Egyptians have started an online campaign against the country's most hated judge, Nagy Shehata, known for handing out death and life sentences to hundreds of people at a time, in what human rights groups have called "outrageous" and "politically-motivated" sham trials.

Social media users in Egypt this week launched the Arabic-language hashtag #StopShehata on the eve of the anniversary of the January 25 revolution, with most activists likely to lead demonstrations on the national holiday having been detained.

Notorious for handing down death sentences en mass, Shehata has presided over several high-profile cases. In December 2014, Shehata sentenced 183 individuals to death at once.

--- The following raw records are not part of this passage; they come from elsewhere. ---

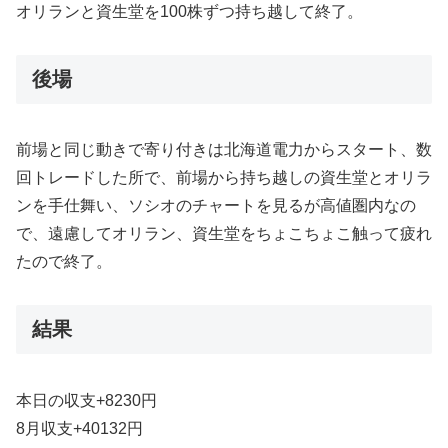
オリランと資生堂を100株ずつ持ち越して終了。
後場
前場と同じ動きで寄り付きは北海道電力からスタート、数
回トレードした所で、前場から持ち越しの資生堂とオリラ
ンを手仕舞い、ソシオのチャートを見るが高値圏内なの
で、遠慮してオリラン、資生堂をちょこちょこ触って疲れ
たので終了。
結果
本日の収支+8230円
8月収支+40132円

Shehata initially gave sentences of seven to ten years in prison to three Al Jazeera journalists; Mohamed Fahmy, Baher Mohamed and Peter Greste.

The eccentric judge, often found wearing dark sunglasses and smoking a pipe in court, told a local newspaper in an interview that he was "happy with the title 'the executioner judge'".

Photojournalist Ahmed Gamal Ziada, who survived an unsolved stabbing attack in December, wrote on Facebook: "They always tell us to respect the judges even though they don't even respect themselves. The fact that Shehata is a judge is a massive insult to the judiciary system and has completely demonised the profession."

Activist Mona Seif tweeted: "Execution before deliberation. Shehata has made a business out of this".

Facebook users posted a cartoon strip of Shehata smoking hashish and making ridiculous rulings on cases while under the influence of cannabis.

One Twitter user joked: "Pluck out Nagy Shehata's moustache".

Crack Down

Egyptian authorities are rounding up activists ahead of the fifth anniversary of the January 25 uprising that toppled long-time autocrat Hosni Mubarak and have detained at least five people this week.

Among those detained were three activists, including prominent physician Taher Mokhtar, who were detained in police raids at their apartments in downtown Cairo on Thursday.

A forth person, poet Omar Hazek, was detained and quickly released but banned from leaving the country, according to a Facebook posting.

Also, managing editor of the privately owned Masr al-Arabia news website, Ahmed Abdel-Gawad, was detained after security forces raided the website's office on Thursday. He was released on Friday, a second statement said.

The detentions are the latest in what has been a persistent and extensive crackdown on Islamists and secular activists alike, launched after the military's 2013 coup against Mubarak's successor, Islamist President Mohammad Morsi.